Para a professora mestre e doutoranda em Estudos de Linguagens da UFMS (Universidade Federal de Mato Grosso do Sul), Nathália do Nascimento Gonçalves Nolasco, esse passado deixou marcas profundas na forma como nomeamos o mundo.

“A violência física escancarada foi se modulando e se transformando em violência simbólica. Ela aparece quando utilizamos expressões de maneira pejorativa, associando ‘preto’ ou ‘negro’ ao que é ruim”, explica.

Racismo linguístico - Entre os exemplos citados por Nathália estão expressões como “lista negra”, “ovelha negra” e “serviço de preto”, todas ligadas a ideias de punição, desvio ou inferioridade. “Por que é preciso menosprezar utilizando essas palavras? Isso revela um histórico que seguimos perpetuando sem perceber”, reforça.

Entre outros exemplos ainda em uso estão “mulata”, termo derivado de “mula”, historicamente usado para designar pessoas mestiças, e expressões como “inveja branca” e “a coisa tá preta”, que opõem “branco” e “preto” como sinônimos de pureza e perigo.

Preconceito que mora na língua carrega peso histórico falado todos os dias

A antropóloga Ana Paula Silva de Oliveira destaca que compreender essa lógica é indispensável. No posfácio da cartilha "O racismo presente nas palavras e expressões no português brasileiro", publicada pela UFMA (Universidade Federal do Maranhão), ela lembra que a linguagem é um instrumento central de formação da consciência coletiva. Por isso, analisar ditados e modos de falar que reforçam racismo, xenofobia e misoginia é fundamental. “Revelar o racismo velado do cotidiano é essencial para entender como ele opera de forma sutil, porém constante”, afirma.

Para ela, a formação do Brasil esteve ancorada em estruturas coloniais de controle de corpos e vidas, o que identifica como biopoder e necropoder, que impactaram especialmente a população negra. As pesquisadoras concordam que a naturalização dessas expressões é um dos maiores obstáculos no combate ao racismo. Reconhecer essa herança na linguagem, afirmam, é parte essencial do enfrentamento à discriminação.

Pensamento crítico - “Muita gente diz que ‘hoje em dia não se pode falar nada’, mas o que mais temos é conhecimento e pesquisa mostrando como a comunicação perpetua o racismo linguístico”, destaca Nathália. Ana Paula complementa citando Lévi-Strauss: a língua conecta cultura e pensamento, e, nesse sentido, dizer “a coisa tá preta” não é inocente, mas reforça uma construção ideológica que associa o preto ao negativo. “Nada na linguagem é natural. Tudo é construção histórica”, afirma.

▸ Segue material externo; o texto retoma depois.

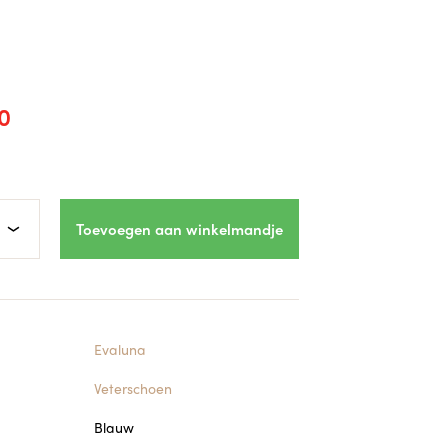
0
Toevoegen aan winkelmandje
Evaluna
Veterschoen
Blauw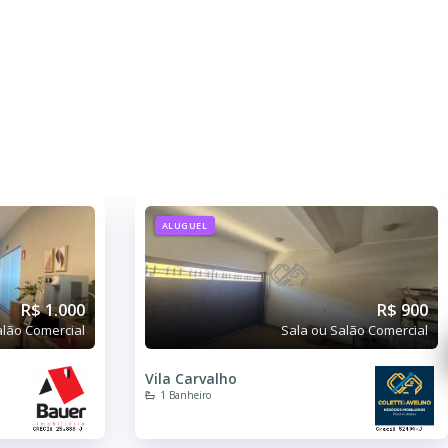
ALUGUEL
R$ 1.000
R$ 900
alão Comercial
Sala ou Salão Comercial
Vila Carvalho
1 Banheiro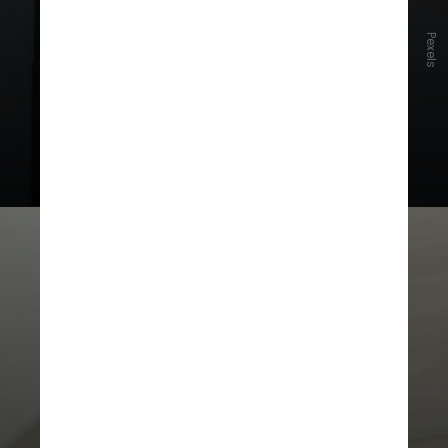
Pexels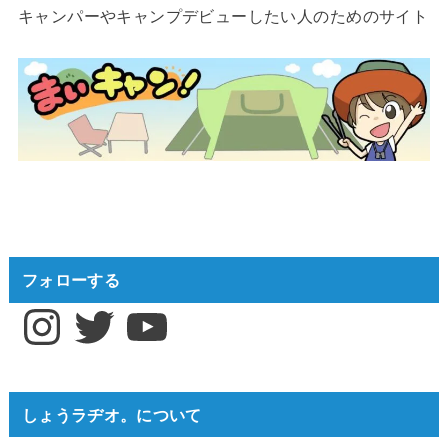
キャンパーやキャンプデビューしたい人のためのサイト
フォローする
Instagram
Twitter
YouTube
しょうラヂオ。について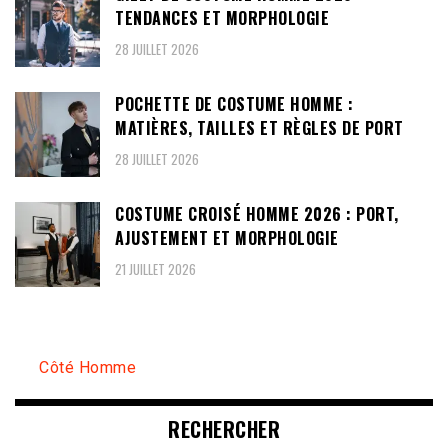
TENDANCES ET MORPHOLOGIE
28 JUILLET 2026
POCHETTE DE COSTUME HOMME :
MATIÈRES, TAILLES ET RÈGLES DE PORT
28 JUILLET 2026
COSTUME CROISÉ HOMME 2026 : PORT,
AJUSTEMENT ET MORPHOLOGIE
21 JUILLET 2026
Côté Homme
RECHERCHER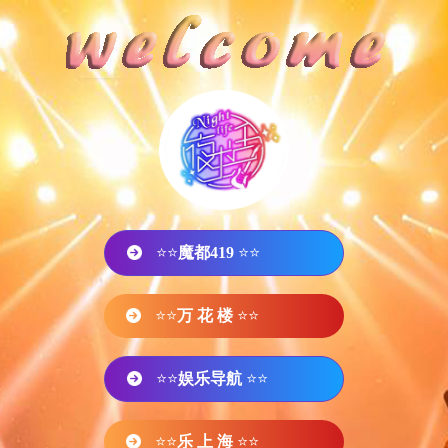
⭐⭐
魔都419
⭐⭐
⭐⭐
万 花 楼
⭐⭐
⭐⭐
娱乐导航
⭐⭐
⭐⭐
乐 上 海
⭐⭐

Apesar do cenário desafiador, Nathália vê caminhos para mudança. Para ela, questionar o vocabulário cotidiano é um passo importante para romper ciclos de violência simbólica. A pesquisadora defende que refletir, reconhecer e substituir expressões racistas por outras formas de comunicação mais conscientes é uma prática indispensável para transformar o modo como nos relacionamos com a linguagem e com as pessoas.